In a recent study published in Nature Communications, researchers examined the impact of integrating non-prescription pharmaceutical sales to improve weekly recorded mortality from respiratory diseases in England, using almost two billion transactions from a United Kingdom (UK) high street store between March 2016 and March 2020.
Study: Assessing the value of integrating national longitudinal shopping data into respiratory disease forecasting models. Image Credit: Wanannc/Shutterstock.com
Background
Researchers are investigating the use of social and behavioral data to anticipate influenza-like infections and their impact on vulnerable individuals. They indicate incorporating this data into disease models for more accurate prediction.
Traditional approaches, such as surveys and self-reporting, pose logistical challenges. Alternative digital footprint databases provide long-term monitoring of health habits at scale, augmenting qualitative observations and reflecting local population differences.
About the study
In the present study, researchers created the PADRUS artificial intelligence (AI)-based tool utilizing non-prescription pharmaceutical sales data to estimate weekly mortality from respiratory disorders.
This technology increased the accuracy of respiratory illness forecasting models and operated at the finer geographic granularity of local governments.
Using retail sales data and non-prescription drug purchases, the PADRUS machine learning model predicted reported fatalities from respiratory diseases in 314 local authority areas throughout England. The study sought to explore the efficacy of these models by assessing the role of sales data compared to other predictive factors.
Two comparison models were developed, one for each of England's 314 Lower Tier Local Authorities (LTLAs) and the other for a weekly dependent variable (output feature) indicating respiratory fatalities in the LTLA for that week. Based on this information, predictive models were built and evaluated to derive the best forecasting mechanism.
Model Class Reliance (MCR) analysis was used to determine variable significance, which may aid in determining a variable's absolute necessity (MCR-) and maximum utility (MCR+) in forecasting.
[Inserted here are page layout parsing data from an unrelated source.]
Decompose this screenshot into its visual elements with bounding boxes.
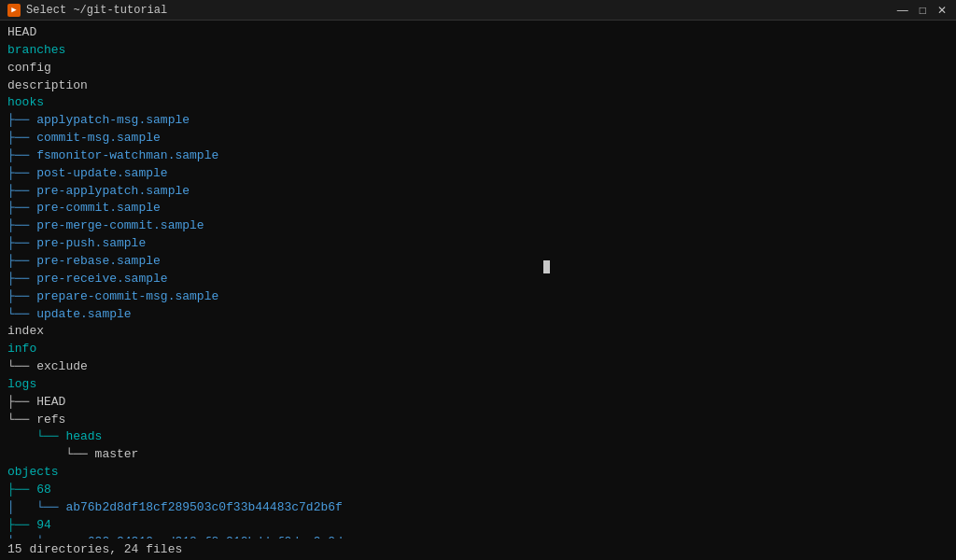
- terminal-line: └── refs: [7, 412, 949, 429]
- window-controls: — □ ✕: [895, 4, 949, 17]
- terminal-line: logs: [7, 376, 949, 394]
- terminal-line: ├── pre-applypatch.sample: [7, 183, 949, 201]
- terminal-line: └── exclude: [7, 358, 949, 376]
- app-icon: ▶: [7, 4, 21, 17]
- terminal-line: index: [7, 323, 949, 341]
- terminal-line: ├── pre-receive.sample: [7, 271, 949, 288]
- terminal-line: ├── 68: [7, 482, 949, 499]
- terminal-line: ├── pre-rebase.sample: [7, 253, 949, 271]
- terminal-line: hooks: [7, 94, 949, 112]
- terminal-line: ├── prepare-commit-msg.sample: [7, 288, 949, 306]
- terminal-line: ├── fsmonitor-watchman.sample: [7, 147, 949, 165]
- terminal-line: description: [7, 77, 949, 95]
- terminal-line: └── master: [7, 446, 949, 464]
- terminal-line: config: [7, 60, 949, 77]
- terminal-line: branches: [7, 42, 949, 60]
- terminal-line: info: [7, 341, 949, 358]
- maximize-button[interactable]: □: [918, 4, 928, 17]
- terminal-line: ├── pre-commit.sample: [7, 200, 949, 217]
- status-text: 15 directories, 24 files: [7, 542, 182, 556]
- title-bar: ▶ Select ~/git-tutorial — □ ✕: [0, 0, 956, 21]
- terminal-line: ├── HEAD: [7, 394, 949, 412]
- window-title: Select ~/git-tutorial: [26, 4, 167, 17]
- terminal-line: ├── pre-push.sample: [7, 235, 949, 253]
- text-cursor: [543, 260, 550, 273]
- title-bar-left: ▶ Select ~/git-tutorial: [7, 4, 167, 17]
- terminal-line: objects: [7, 464, 949, 482]
- terminal-line: └── update.sample: [7, 306, 949, 324]
- terminal-line: │ └── ab76b2d8df18cf289503c0f33b44483c7d…: [7, 499, 949, 517]
- status-bar: 15 directories, 24 files: [0, 539, 956, 560]
- terminal-line: ├── 94: [7, 517, 949, 535]
- terminal-output: HEADbranchesconfigdescriptionhooks├── ap…: [0, 21, 956, 539]
- minimize-button[interactable]: —: [895, 4, 910, 17]
- terminal-line: └── heads: [7, 428, 949, 446]
- close-button[interactable]: ✕: [935, 4, 949, 17]
- terminal-line: HEAD: [7, 24, 949, 42]
- terminal-line: ├── commit-msg.sample: [7, 130, 949, 147]
- terminal-line: ├── pre-merge-commit.sample: [7, 217, 949, 235]
- terminal-line: ├── post-update.sample: [7, 165, 949, 183]
- terminal-line: ├── applypatch-msg.sample: [7, 112, 949, 130]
Due to multicollinear, significant shared data, and non-linear-type interactions between variables, group-MCR was used to examine the relevance of different variable categories.
The models were created utilizing sales and outcome data across Wales and England using 3-31 days between the final day from the one-week sales aggregate period and the reported fatalities day to generate prediction horizons and assess if linear connections existed.
The baseline, PADRUS, and PADRUNOS models were non-linear, used a random forest regressor, and provided results on held-out test data (30%).
The PADRUS model used 56 characteristics extracted from sales, meteorological, demographic, environmental, and socioeconomic data.
The PADRUNOS model was created by optimizing a random forest regressor using a time series cross-validation grid search to forecast weekly mortality from respiratory illness for the 314 LTLAs 17 days before.
The team assessed weekly time-series forecasting outcomes across LTLAs for both models and performed further stratification by the Index of Multiple Deprivation (IMD) to explore the impact of the population's economic situation.
Results
Models that used sales data outperformed those that used factors related to respiratory disease, such as sociodemographics and meteorological data. Accuracy advances were highest during times of highest public risk.
Between December 2009 and April 2015, the highest weekly fatalities from respiratory diseases in Wales and England were 3,521, and the lowest weekly deaths were 868, for a total of 378,230 deaths due to respiratory disease.
Regressors that predicted weekly respiratory fatalities using sales information 17 days before showed the best results, with a 0.8 R2 out-of-sample value for the held-out information (30%). Predictions done 24 days before continued to produce high results (R2 0.8, root mean square error (RMSE) 224); however, performance was noticeably lower when made ≤10 days or ≥31 days before.
The PADRUS model outperformed the baseline model significantly, with an R2 of 0.8, resulting in significantly greater predictive accuracy.
The most important drivers in developing model projections were LTLA population size and age, with death rates from respiratory disease being higher in older populations.
Sales data characteristics, notably the fraction of cough medicine purchases, were followed by IMD concentration and weather factors, which had a higher influence on predicting than decongestant sales and housing-related variables. According to the MCR study, the number of populations in the three age groups remains essential in producing the best projections.
Sales characteristics generated considerably larger permutation significance boundaries than IMD (MCR- 3.7, MCR+ 5.6). Weather (MCR 7.6, MCR+ 7.5) became the second most significant element utilized for forecasting.
PADRUS and PADRUNOS showed similar prediction trends between 2016 and 2020; however, PADRUS was better at detecting spikes in respiratory death rates than PADRUNOS. Adding sales data improved PADRUS model accuracy, particularly during the winter months. PADRUS and PADRUNOS showed more accurate forecasts in locations with higher concentrations of deprivation, with PADRUS outperforming PADRUNOS across all interquartile ranges of the IMD.
Conclusion
Overall, the study findings showed that sales data used for population health monitoring, including non-prescription medication sales data for managing respiratory symptoms, can improve forecasting accuracy for respiratory deaths despite the high geographic granularity required.